En 1912, suite à la Première Guerre balkanique, la ville passa sous contrôle grec. L’incendie de 1917 de Thessalonique marqua un tournant dans la réalité de la communauté. Concentrée dans la ville basse, elle fut fortement touchée par le sinistre. Dès 1918, suite à la guerre gréco-turque qui se termina en 1922 avec « la Grande catastrophe » et le déplacement des populations entre ces deux pays, Thessalonique et Athènes ont accueilli un exode massif de réfugiés. La population grecque augmenta d'un seul coup de 20 %. À la veille de la Deuxième Guerre mondiale, 40 % de la population de Thessalonique était juive. Puis vint l’occupation allemande dans le nord du pays et l’extermination massive des juifs. Des 77.377 juifs qui vivaient en Grèce en 1940, 67.149 sont morts, beaucoup exterminés à Auschwitz, dont les vieillards, les femmes et 13.000 enfants.
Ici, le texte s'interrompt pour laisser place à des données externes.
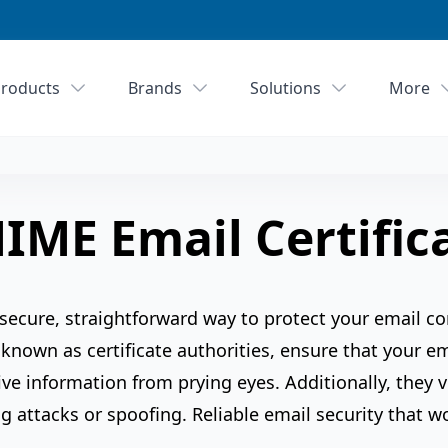
roducts
Brands
Solutions
More
IME Email Certific
 secure, straightforward way to protect your email c
 known as certificate authorities, ensure that your e
ve information from prying eyes. Additionally, they ve
g attacks or spoofing. Reliable email security that w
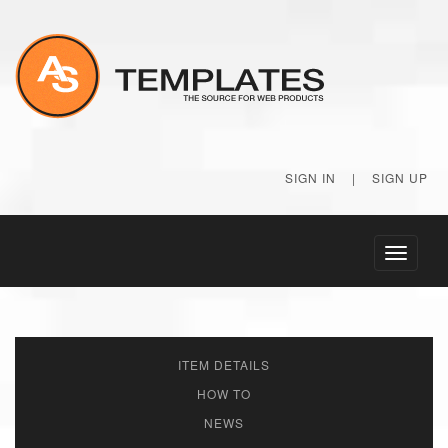
SIGN IN
|
SIGN UP
Toggle
navigati
ITEM DETAILS
HOW TO
NEWS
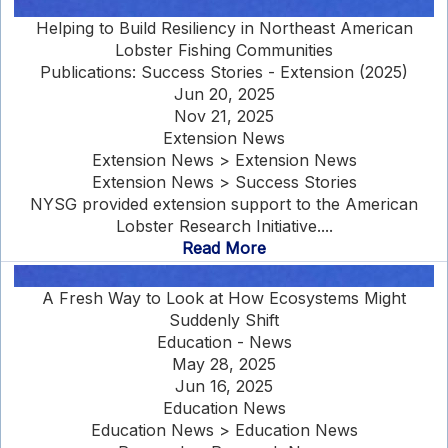
Helping to Build Resiliency in Northeast American
Lobster Fishing Communities
Publications: Success Stories - Extension (2025)
Jun 20, 2025
Nov 21, 2025
Extension News
Extension News > Extension News
Extension News > Success Stories
NYSG provided extension support to the American
Lobster Research Initiative....
Read More
A Fresh Way to Look at How Ecosystems Might
Suddenly Shift
Education - News
May 28, 2025
Jun 16, 2025
Education News
Education News > Education News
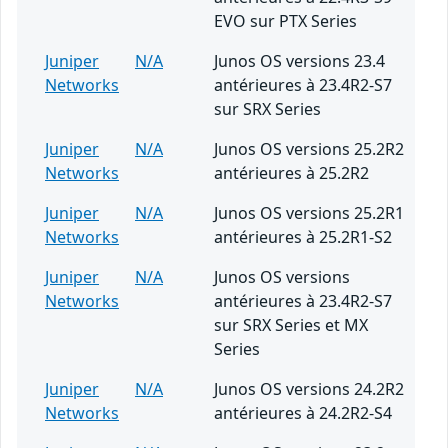
EVO sur PTX Series
Juniper
N/A
Junos OS versions 23.4
Networks
antérieures à 23.4R2-S7
sur SRX Series
Juniper
N/A
Junos OS versions 25.2R2
Networks
antérieures à 25.2R2
Juniper
N/A
Junos OS versions 25.2R1
Networks
antérieures à 25.2R1-S2
Juniper
N/A
Junos OS versions
Networks
antérieures à 23.4R2-S7
sur SRX Series et MX
Series
Juniper
N/A
Junos OS versions 24.2R2
Networks
antérieures à 24.2R2-S4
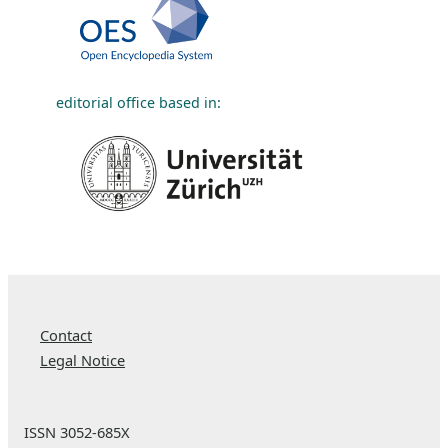
editorial office based in:
Contact
Legal Notice
ISSN 3052-685X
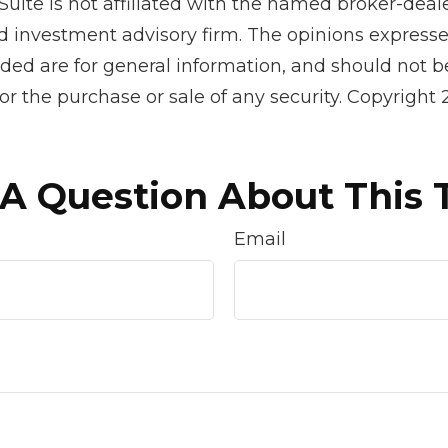
Suite is not affiliated with the named broker-deale
d investment advisory firm. The opinions express
ided are for general information, and should not 
 for the purchase or sale of any security. Copyright
A Question About This 
Email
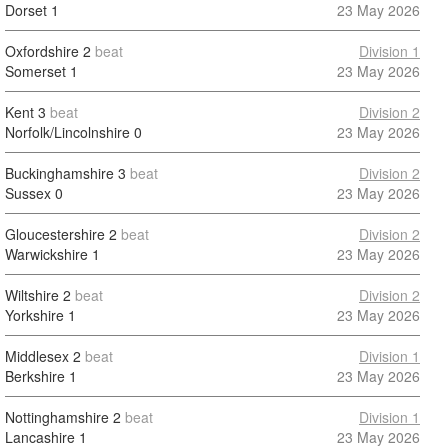
Dorset
1
23 May 2026
Oxfordshire
2
beat
Division 1
Somerset
1
23 May 2026
Kent
3
beat
Division 2
Norfolk/Lincolnshire
0
23 May 2026
Buckinghamshire
3
beat
Division 2
Sussex
0
23 May 2026
Gloucestershire
2
beat
Division 2
Warwickshire
1
23 May 2026
Wiltshire
2
beat
Division 2
Yorkshire
1
23 May 2026
Middlesex
2
beat
Division 1
Berkshire
1
23 May 2026
Nottinghamshire
2
beat
Division 1
Lancashire
1
23 May 2026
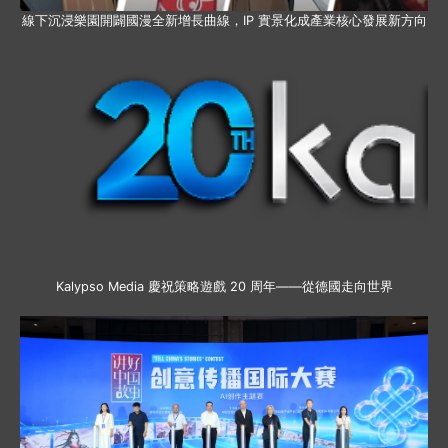
線下沉浸樂園開闢國漫全新增長曲線，IP 實景化成產業核心發展新方向
Kalypso Media 慶祝策略遊戲 20 周年——從德國走向世界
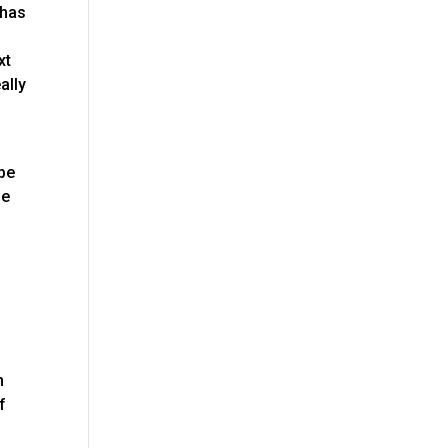
 has
xt
ally
 be
be
m
n
f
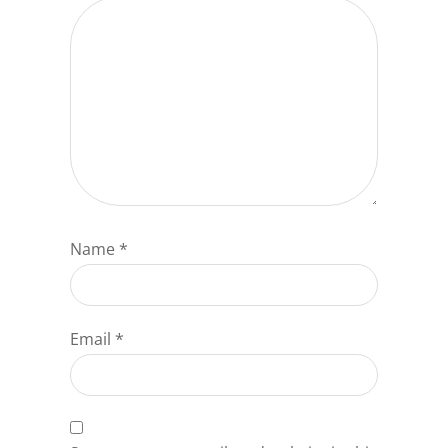
Name
*
Email
*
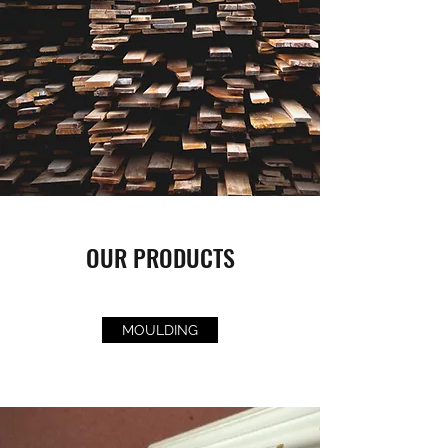
OUR PRODUCTS
MOULDING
Le premier train de la mort quittait Thessalonique pour Auschwitz le 15 mars 1943.

Quatre-vingts ans plus tard, en mars 2023, le 25e Festival international du documentaire de Thessalonique rend hommage à la communauté juive de la ville en organisant l’événement « Adio Kerida », une série de projections de films-témoignages des atrocités que la communauté a subies. Oubliés des livres d’Histoire, expulsés de leurs racines ancestrales, les juifs de Grèce vivent profondément leurs blessures toujours vives. C’est un acte d’une grande humanité que le Festival a accompli en permettant de montrer sur grand écran et dans des salles combles plusieurs documentaires historiques sur la déportation et l’extermination des juifs de Thessalonique, basés sur des témoignages de survivants. Une pierre importante dans les fondations de la reconnaissance de la collaboration ou du moins de la passivité des autorités et de la population grecque face au massacre d’une partie de sa population, avec la spoliation de ses biens et même de son cimetière ancestral.

Les films montrés étaient des productions anciennes, exception faite du bouleversant Heroes of Salonika (2021) de Tom Barkay. Six survivants de l’Holocauste venus de Thessalonique décrivent avec une précision glaçante les tortures, les méthodes d'extermination, les maladies, la famine et les expériences qu'ils ont subies.

Dans Salonique, ville du silence (2006), le réalisateur Maurice Amaraggi, né à Thessalonique, rend hommage au glorieux passé multiculturel de la ville, appelée "Jérusalem des Balkans".


Dans le documentaire Kisses to the Children (Embrasse les enfants) (2011) de Vassilis Loules, on part à la rencontre de cinq enfants juifs grecs sauvés par des familles chrétiennes pendant l'occupation allemande, cinq "enfants cachés" qui ont vécu dans un silence total. Cinq enfants forcés de mûrir subitement.


Le documentaire By-standing and Standing-by (2012) de Fofo Terzidou retrace la riche histoire de la communauté juive de Thessalonique. À travers des témoignages de survivants et des interviews d'historiens et d'autres experts, le documentaire explore des histoires difficiles de traumatisme collectif. La programmation de « Adio Kerida » était complétée par des films sur l’Holocauste : À pas aveugle (From Where They Stood) de Christophe Cognet : Dans des camps de concentration et d'extermination de la Seconde Guerre mondiale, une poignée de déportés ont risqué leur vie pour prendre des photos clandestines et tenter de documenter l'enfer que les nazis cachaient au monde. Shoah, le film culte de Claude Lanzmann, The Driver is Red de Randall Christopher, le Spécialiste de Eyal Sivan et la copie restaurée du film de Carl Boese, Paul Wegener, Le Gholem, réalisé en 1930.